__DIRECTIONS FOR THIS TASK__:
Return an exact copy of the lines from the one holding "JSON with keys: instance_id, label, mask_w, mask_h, mask_svg." to the end of the data, including both the starting and final lines. Leave the pictures out.
__________
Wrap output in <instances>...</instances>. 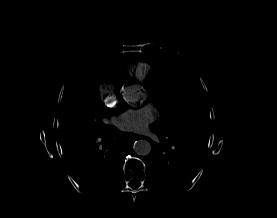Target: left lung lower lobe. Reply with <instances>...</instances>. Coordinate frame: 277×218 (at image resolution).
<instances>
[{"label":"left lung lower lobe","instance_id":"0a47b994","mask_svg":"<svg viewBox=\"0 0 277 218\" xmlns=\"http://www.w3.org/2000/svg\"><path fill=\"white\" fill-rule=\"evenodd\" d=\"M160 135L162 139L167 137L168 142L153 148L152 177L168 189H179L189 183L199 171L207 149L208 136L182 132ZM170 144L175 148L170 149ZM169 171L174 172L173 177L169 175Z\"/></svg>","mask_w":277,"mask_h":218}]
</instances>
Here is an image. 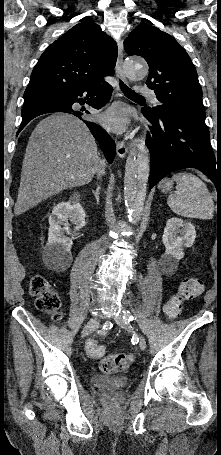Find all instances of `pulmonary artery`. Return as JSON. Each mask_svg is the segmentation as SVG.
<instances>
[{
    "label": "pulmonary artery",
    "instance_id": "1",
    "mask_svg": "<svg viewBox=\"0 0 221 455\" xmlns=\"http://www.w3.org/2000/svg\"><path fill=\"white\" fill-rule=\"evenodd\" d=\"M139 93L141 96H147V97H152L154 95L153 90L146 86H141L139 88Z\"/></svg>",
    "mask_w": 221,
    "mask_h": 455
}]
</instances>
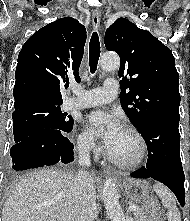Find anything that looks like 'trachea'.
Segmentation results:
<instances>
[{"label":"trachea","instance_id":"obj_1","mask_svg":"<svg viewBox=\"0 0 190 221\" xmlns=\"http://www.w3.org/2000/svg\"><path fill=\"white\" fill-rule=\"evenodd\" d=\"M100 57V42L97 32H94L91 36L89 43V66L90 72L95 73Z\"/></svg>","mask_w":190,"mask_h":221}]
</instances>
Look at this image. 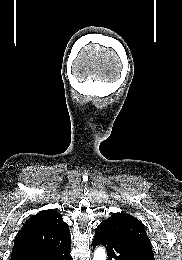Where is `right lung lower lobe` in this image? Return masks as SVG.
I'll list each match as a JSON object with an SVG mask.
<instances>
[{"label":"right lung lower lobe","instance_id":"98d812e1","mask_svg":"<svg viewBox=\"0 0 182 260\" xmlns=\"http://www.w3.org/2000/svg\"><path fill=\"white\" fill-rule=\"evenodd\" d=\"M71 242L53 249L36 252L17 260H71Z\"/></svg>","mask_w":182,"mask_h":260}]
</instances>
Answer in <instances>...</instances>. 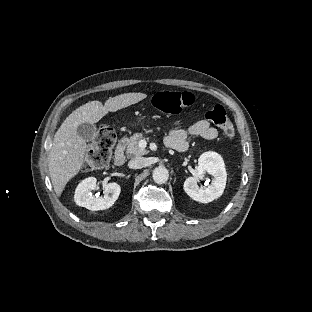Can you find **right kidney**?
<instances>
[{"label": "right kidney", "instance_id": "right-kidney-1", "mask_svg": "<svg viewBox=\"0 0 312 312\" xmlns=\"http://www.w3.org/2000/svg\"><path fill=\"white\" fill-rule=\"evenodd\" d=\"M103 197H95L93 191L98 190L95 178H87L82 181L75 191V203L89 210H105L110 208L118 199L121 187L118 183L110 182L102 184Z\"/></svg>", "mask_w": 312, "mask_h": 312}]
</instances>
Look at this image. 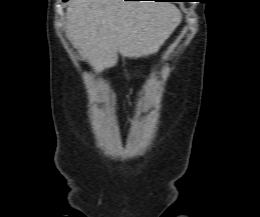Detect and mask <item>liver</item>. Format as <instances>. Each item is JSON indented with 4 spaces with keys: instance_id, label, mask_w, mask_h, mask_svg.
<instances>
[{
    "instance_id": "obj_1",
    "label": "liver",
    "mask_w": 260,
    "mask_h": 217,
    "mask_svg": "<svg viewBox=\"0 0 260 217\" xmlns=\"http://www.w3.org/2000/svg\"><path fill=\"white\" fill-rule=\"evenodd\" d=\"M168 2L71 0L66 11V36L83 60L97 71L122 57L156 53L181 21Z\"/></svg>"
}]
</instances>
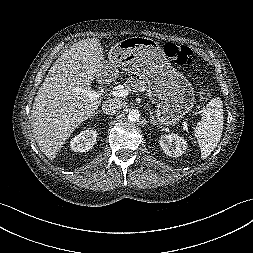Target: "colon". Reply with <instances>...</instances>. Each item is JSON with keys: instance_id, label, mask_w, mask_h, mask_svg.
<instances>
[{"instance_id": "obj_1", "label": "colon", "mask_w": 253, "mask_h": 253, "mask_svg": "<svg viewBox=\"0 0 253 253\" xmlns=\"http://www.w3.org/2000/svg\"><path fill=\"white\" fill-rule=\"evenodd\" d=\"M164 52L165 55L175 64L196 68L192 56V51L189 47L184 45H176L174 43H167L164 47ZM200 96L202 99L206 100L209 98L210 92L206 89H203L200 92Z\"/></svg>"}]
</instances>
__________
__SOLUTION TO THE PROBLEM__:
Target: "colon". Reply with <instances>...</instances>. Each item is JSON with keys: instance_id, label, mask_w, mask_h, mask_svg.
<instances>
[{"instance_id": "obj_1", "label": "colon", "mask_w": 253, "mask_h": 253, "mask_svg": "<svg viewBox=\"0 0 253 253\" xmlns=\"http://www.w3.org/2000/svg\"><path fill=\"white\" fill-rule=\"evenodd\" d=\"M164 52L165 55L175 64L196 68L192 56V51L189 47L184 45H176L174 43H167L164 47ZM200 96L202 99L206 100L209 98L210 92L206 89H203L200 92Z\"/></svg>"}]
</instances>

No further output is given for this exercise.